■ **What the exercise asks**: Write out the entries exactly. None of the pictures should appear in the copy.

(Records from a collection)
--- --- ---

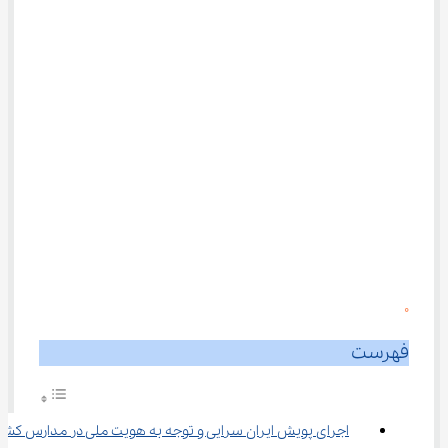
0
فهرست
اجرای پویش ایران سرایی و توجه به هویت ملی در مدارس کشو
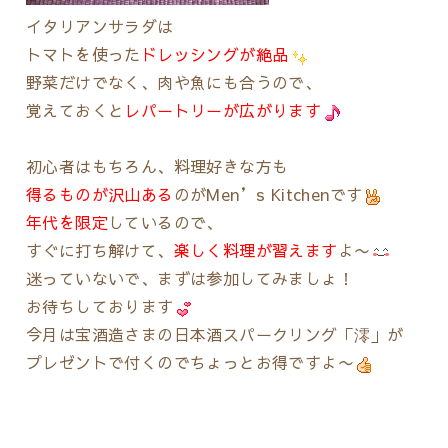
イタリアンサラダは
トマトを使った
ドレッシングが絶品
野菜だけでなく、肉や魚にも合うので、
覚えておくと
レパートリーが広がります
初心者はもちろん、料理好きな方も
得るものが沢山ある
のがMen’s Kitchenです
年代を限定
しているので、
すぐに打ち解けて、
楽しく料理が習えます
よ〜
迷っていないで、まずは参加してみましょ！
お待ちしております
今月は宝酒造さまの日本酒スパークリング「澪」が
プレゼントで付くのでちょっとお得ですよ〜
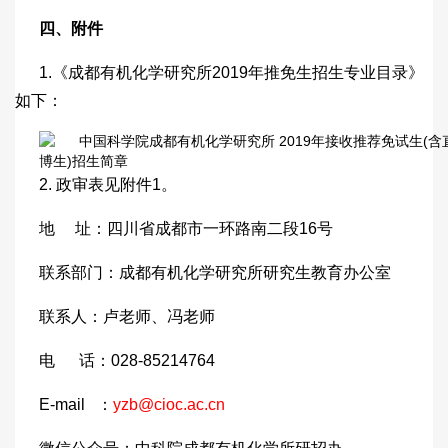
四、附件
1.《成都有机化学研究所2019年推免生招生专业目录》
如下：
2. 政审表见附件1。
地 址：四川省成都市一环路南二段16号
联系部门：成都有机化学研究所研究生教育办公室
联系人：卢老师、冯老师
电 话：028-85214764
E-mail ：
yzb@cioc.ac.cn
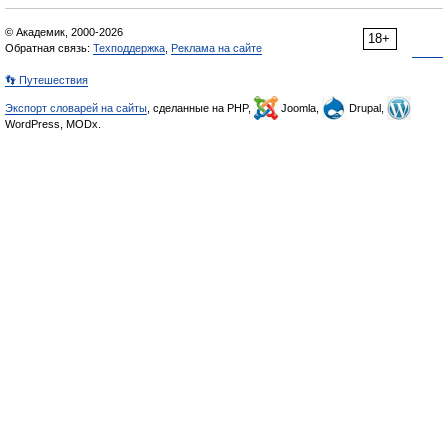
© Академик, 2000-2026
18+
Обратная связь:
Техподдержка
,
Реклама на сайте
👣 Путешествия
Экспорт словарей на сайты
, сделанные на PHP,
Joomla,
Drupal,
WordPress, MODx.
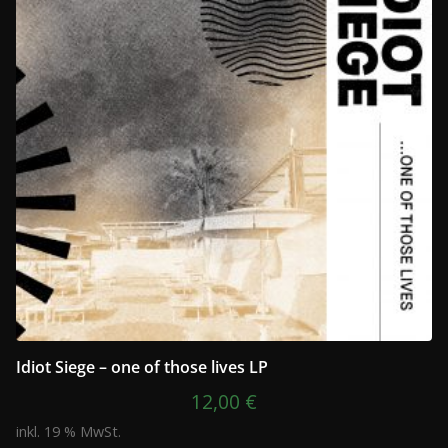
Idiot Siege – one of those lives LP
12,00
€
inkl. 19 % MwSt.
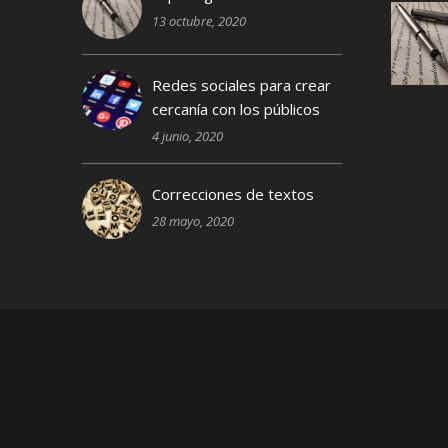
13 octubre, 2020
Redes sociales para crear
cercanía con los públicos
4 junio, 2020
Correcciones de textos
28 mayo, 2020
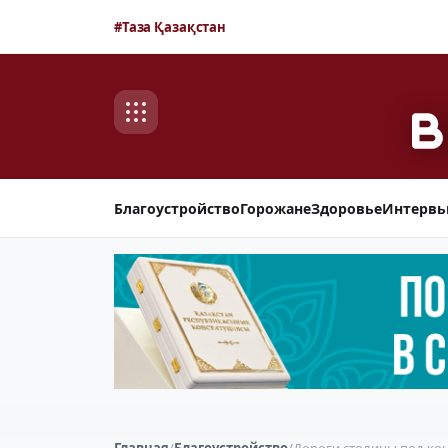
#Таза Қазақстан
Благоустройство
Горожане
Здоровье
Интерв
Главная
/
Благоустройство
/
Дороги столицы под ко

--- --- ---

■ **Exercise answer**:
0
فهرست
اجرای پویش ایران سرایی و توجه به هویت ملی در مدارس کشو
イタリアンサラダは
トマトを使った
ドレッシングが絶品
野菜だけでなく、肉や魚にも合うので、
覚えておくと
レパートリーが広がります
初心者はもちろん、料理好きな方も
得るものが沢山ある
のがMen’s Kitchenです
年代を限定
しているので、
すぐに打ち解けて、
楽しく料理が習えます
よ〜
迷っていないで、まずは参加してみましょ！
お待ちしております
今月は宝酒造さまの日本酒スパークリング「澪」が
プレゼントで付くのでちょっとお得ですよ〜
四、附件
1.《成都有机化学研究所2019年推免生招生专业目录》
如下：
2. 政审表见附件1。
地 址：四川省成都市一环路南二段16号
联系部门：成都有机化学研究所研究生教育办公室
联系人：卢老师、冯老师
电 话：028-85214764
E-mail ：
yzb@cioc.ac.cn
© Академик, 2000-2026
18+
Обратная связь:
Техподдержка
,
Реклама на сайте
👣 Путешествия
Экспорт словарей на сайты
, сделанные на PHP,
Joomla,
Drupal,
WordPress, MODx.
Idiot Siege – one of those lives LP
12,00
€
inkl. 19 % MwSt.
13 octubre, 2020
Redes sociales para crear
cercanía con los públicos
4 junio, 2020
Correcciones de textos
28 mayo, 2020
#Таза Қазақстан
Благоустройство
Горожане
Здоровье
Интерв
Главная
/
Благоустройство
/
Дороги столицы под ко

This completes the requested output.